## Task objective
Retype the records below exactly as they appear, but leave out any pictures.

#####

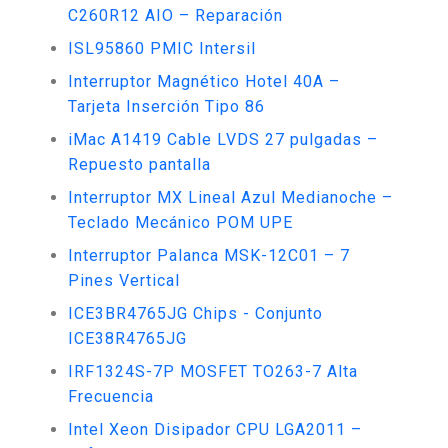
C260R12 AIO – Reparación
ISL95860 PMIC Intersil
Interruptor Magnético Hotel 40A –
Tarjeta Inserción Tipo 86
iMac A1419 Cable LVDS 27 pulgadas –
Repuesto pantalla
Interruptor MX Lineal Azul Medianoche –
Teclado Mecánico POM UPE
Interruptor Palanca MSK-12C01 – 7
Pines Vertical
ICE3BR4765JG Chips - Conjunto
ICE38R4765JG
IRF1324S-7P MOSFET TO263-7 Alta
Frecuencia
Intel Xeon Disipador CPU LGA2011 –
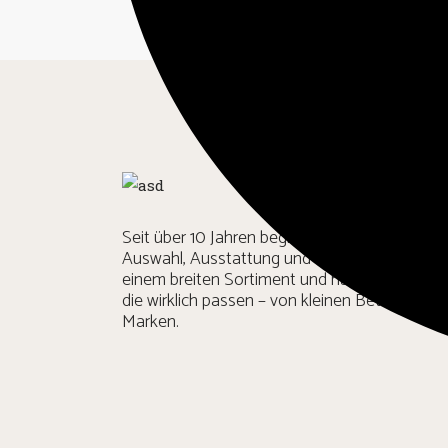
Seit über 10 Jahren begleiten wir Unternehmen
Auswahl, Ausstattung und Veredelung ihrer Te
einem breiten Sortiment und hauseigenem Br
die wirklich passen – von kleinen Betrieben b
Marken.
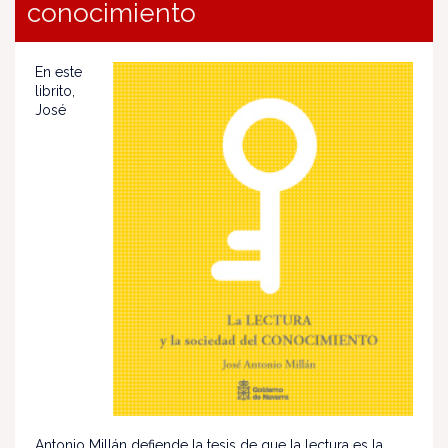
conocimiento
En este
librito,
José
Antonio Millán defiende la tesis de que la lectura es la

#####

## Solution below
C260R12 AIO – Reparación
ISL95860 PMIC Intersil
Interruptor Magnético Hotel 40A –
Tarjeta Inserción Tipo 86
iMac A1419 Cable LVDS 27 pulgadas –
Repuesto pantalla
Interruptor MX Lineal Azul Medianoche –
Teclado Mecánico POM UPE
Interruptor Palanca MSK-12C01 – 7
Pines Vertical
ICE3BR4765JG Chips - Conjunto
ICE38R4765JG
IRF1324S-7P MOSFET TO263-7 Alta
Frecuencia
Intel Xeon Disipador CPU LGA2011 –
Seit über 10 Jahren begleiten wir Unternehmen
Auswahl, Ausstattung und Veredelung ihrer Te
einem breiten Sortiment und hauseigenem Br
die wirklich passen – von kleinen Betrieben b
Marken.
conocimiento
En este
librito,
José
Antonio Millán defiende la tesis de que la lectura es la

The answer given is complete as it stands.